Shaun O’Donnell, GNC Lead

As head of the Guidance Navigation and Control (GNC) division, Shaun O’Donnell has broad responsibility over all electronic and software systems on board Electron. Shaun has been involved with Rocket Lab since 2007, where he was solely responsible for all electronics and software systems. Prior to Rocket Lab, Shaun worked with a small start-up designing electronics for GPS-based systems, following which he started the specialist electronics company Novitas Technology Development, which creates turn-key electronics solutions using the latest technology available.

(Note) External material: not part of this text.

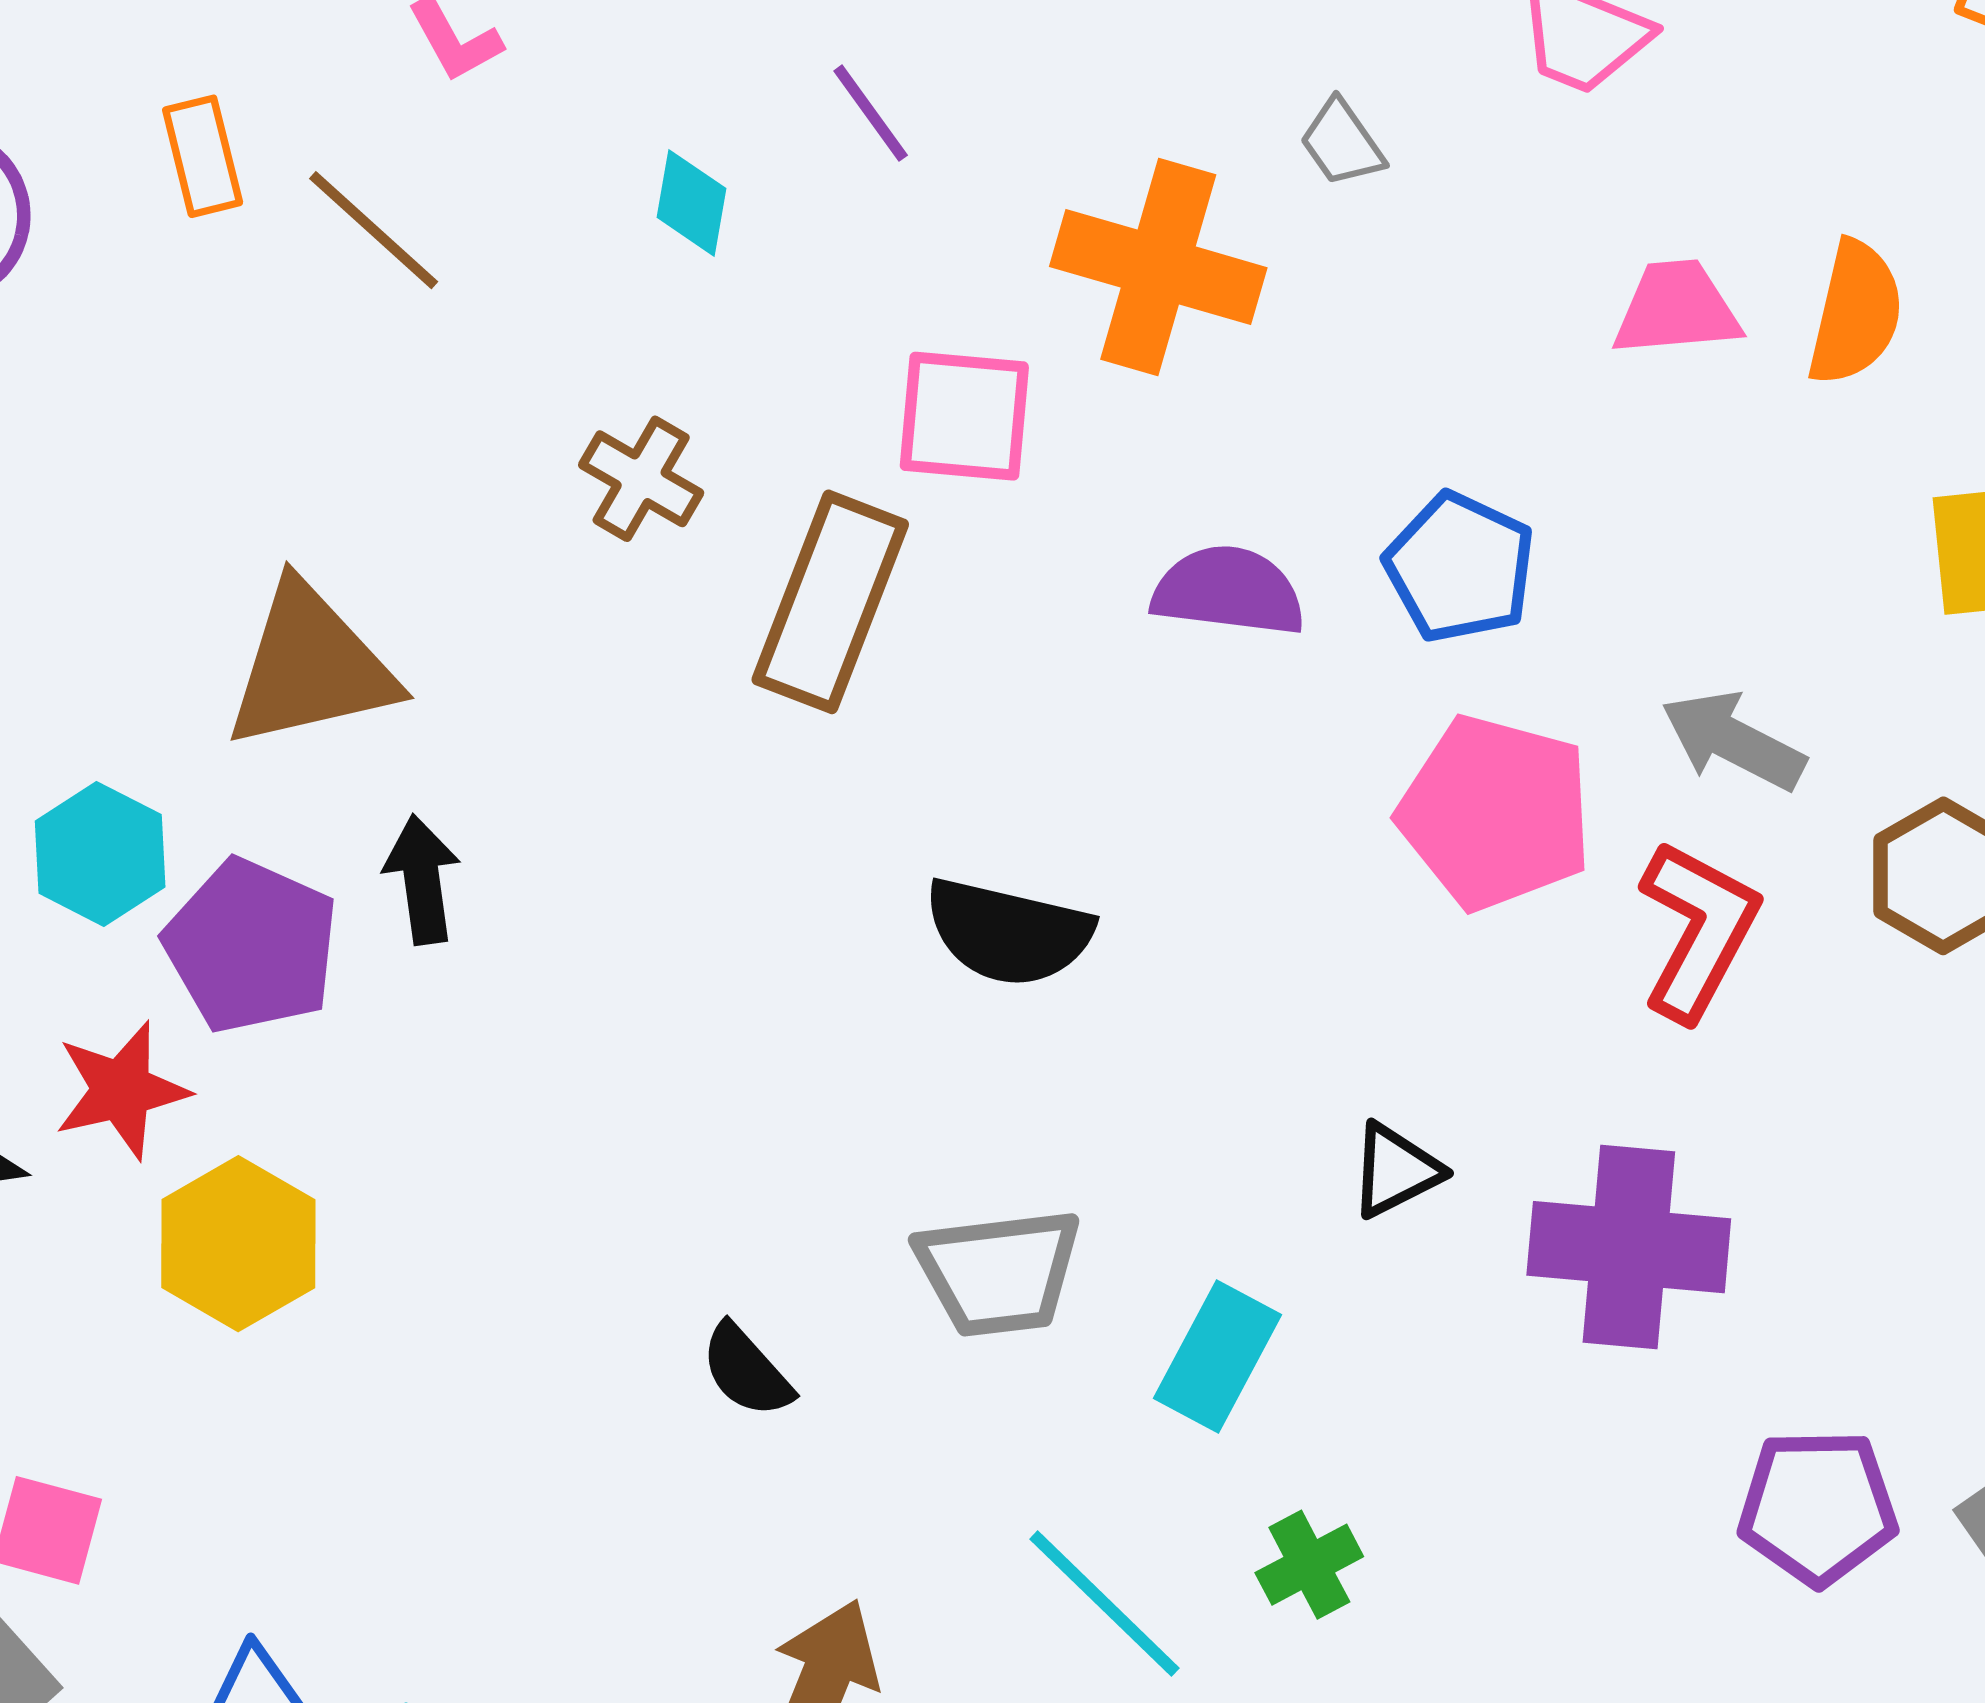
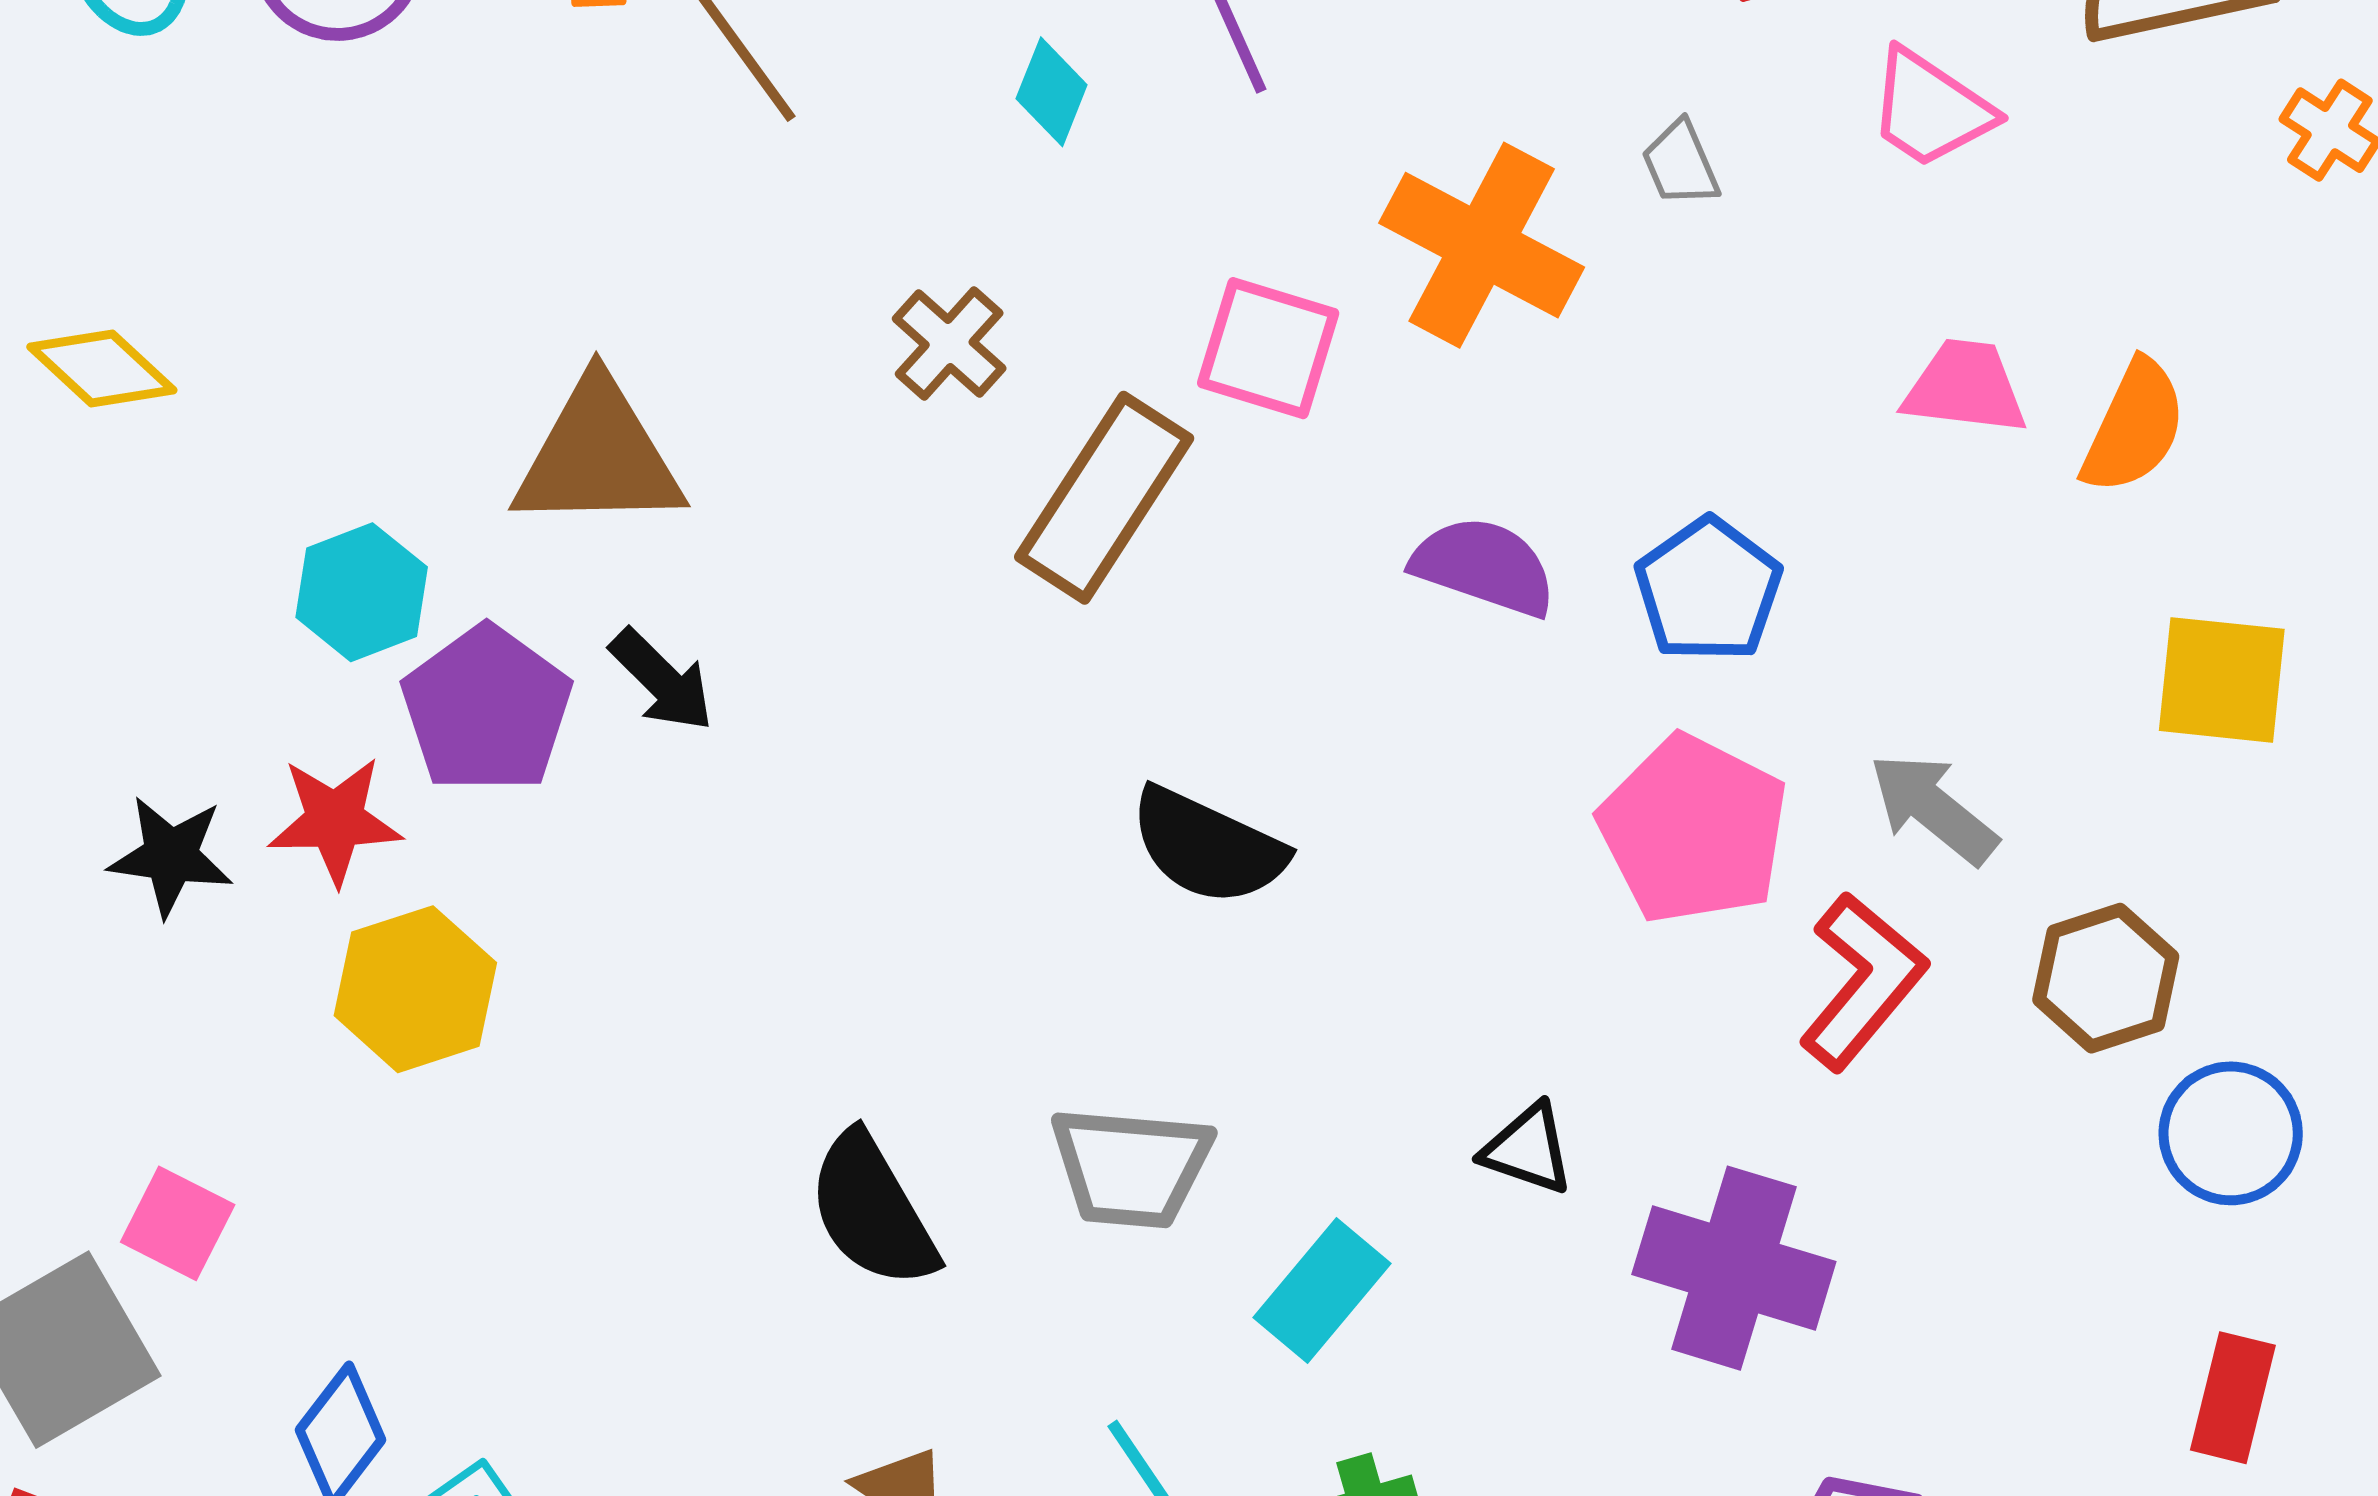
black arrow: (422, 879) -> (662, 680), turned 131
black triangle: (1396, 1170) -> (1528, 1149), turned 34
black semicircle: (747, 1371) -> (872, 1210), size x1.6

Dr Sandy Tirtey, Vehicle Lead

Dr Sandy Tirtey has 12 years of experience with hypersonic technologies and planetary re-entry vehicles. He started his career in 2002, working on the Mars Sample-Return Orbiter vehicle and more particularly investigating the impact of a Mars planetary aero-capture manoeuvre on the vehicle thermal protection system. He has then developed three in-flight experimental payload on-board of the European EXPERT (European eXPErimental Re- entry Testbed) vehicle. By the end of his PhD thesis, he was recognized for his expertise in planetary re-entry critical. He has also served as the Technical Lead and Project Manager of the Scramspace I Scramjet Propulsion free-flight experiment which, along with 12 others international partners, successfully built and flew the Scramspace I vehicle in September 2013.

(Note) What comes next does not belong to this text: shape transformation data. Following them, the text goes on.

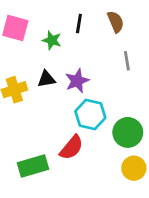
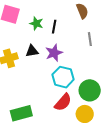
black line: (79, 23) -> (54, 27), moved
red semicircle: (71, 148) -> (63, 102), moved
yellow circle: (134, 168) -> (85, 114), moved

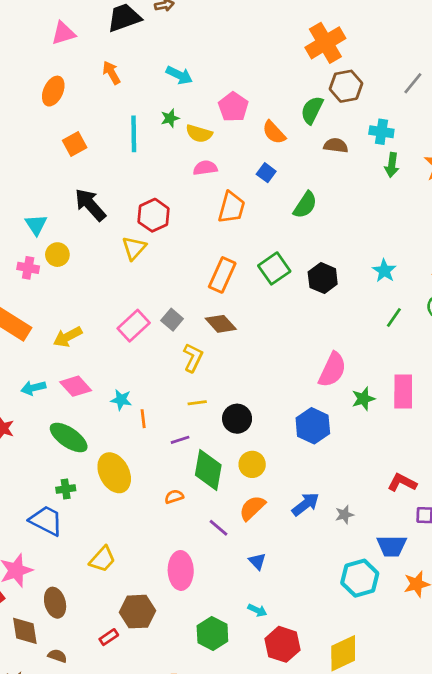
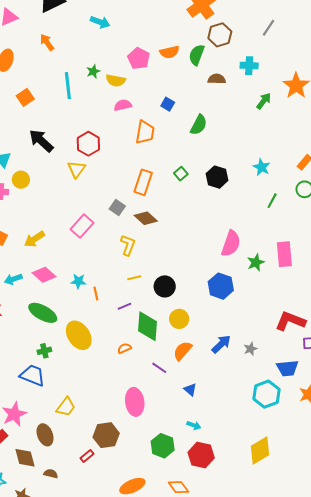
cyan arrow: (179, 75) -> (100, 22), moved
orange semicircle: (274, 132) -> (169, 52), moved, turned -54
green arrow: (392, 165) -> (264, 101), moved, turned -144
green square: (274, 268) -> (181, 174), size x0.6
gray square: (172, 320) -> (117, 207), moved
red L-shape: (402, 483) -> (290, 321), size x1.4
yellow trapezoid: (102, 559) -> (66, 407), moved
red hexagon: (283, 644) -> (201, 455), moved

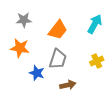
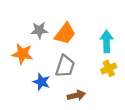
gray star: (24, 20) -> (39, 30), moved
cyan arrow: (95, 24) -> (107, 42), moved, turned -30

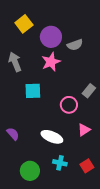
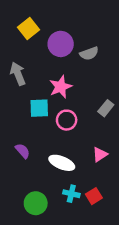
pink star: (51, 62) -> (61, 87), moved
pink circle: (69, 105) -> (67, 120), moved
purple semicircle: (13, 134) -> (23, 151), moved
red square: (87, 166) -> (94, 196), moved

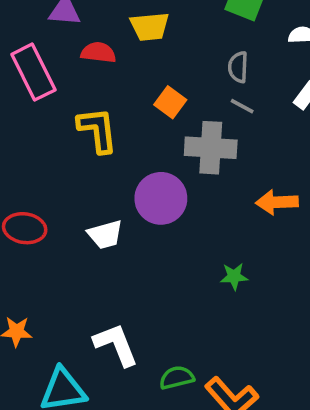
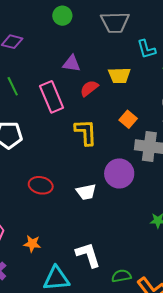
red semicircle: (98, 53) -> (89, 88), turned -48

Solomon Westerman GNC Engineer

Solomon is a highly-skilled GNC (guidance and navigation control) engineer having worked at Space X, NASA Marshall Space Flight Centre & Boeing Space Exploration. At SpaceX, he was part of the GNC team on the Falcon 1, Falcon 9 v1.1 and Falcon Heavy launch vehicles. He then led GNC for the Crewed Dragon capsule, moving the design through conceptual design to PDR for the abort engines. His specialties are Dynamics & Control and Rocket Propulsion. He also has extensive mission operation experience including, but not limited to Dragon C1, (primary operator Cape Canaveral), GNC operator for Dragon C2, Falcon 9 and Dragon C2.

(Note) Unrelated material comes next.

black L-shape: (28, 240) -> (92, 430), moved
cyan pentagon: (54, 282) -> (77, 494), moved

Rocket Lab faces competition from heavy payload launchers like SpaceX’s Falcon 9, Orbital Sciences, and Russian/Ukrainian launch vehicles. Both customers and Skybox have told us that launch capacity is rare and undependable but this rideshare offering will remain an alternative for Rocket Lab’s customers.

Rocket Lab also has yet-to-launch rocket companies:

  • Virgin Galactic, the same company that offers consumers sub-orbital flights to space for $200K, is also working on Launcher One. This will replace the “white knight” passenger vehicle you may have seen with a payload launcher. The design is still to have a plane lift Launcher One to high-altitude flight and then release Launcher One and trigger its rocket power. We have heard they have a 12-person team working on Launcher One, but its economics depend on the consumer business thriving.
  • Firefly is an Austin-based team hoping to build a 400-kg payload launch vehicle. They are 24 months or more behind Rocket Lab, and though their CEO was a top propulsion lead from SpaceX, we find the rest of the team to lack space and rocket experience. They have never built a complete rocket and are just now beginning to design their rocket, so there is significant risk. They will offer more capacity given their 400-kg – and eventually 1,000-kg payloads – at a much more attractive price point, but this means that Rocket Lab’s target customers are probably not the likely primary payloads on these rockets.

We expect generally that competition will heat up, and that different players will have different strengths. Rocket Labs will be weak in payload capacity and cost, but we see no one on the horizon who plan to compete with Rocket Lab on volume and schedule reliability. From our Skybox experience, these are the key factors for smaller Low Earth Orbit Satellites.


We believe Rocket Lab will bring online much needed small satellite launch capability. The team has years of experience with this problem and is at an attractive stage for investment, if our expert consultants confirm that the key technical milestones are behind them, and that we have properly sized the demand landscape. We look forward to your feedback on this investment.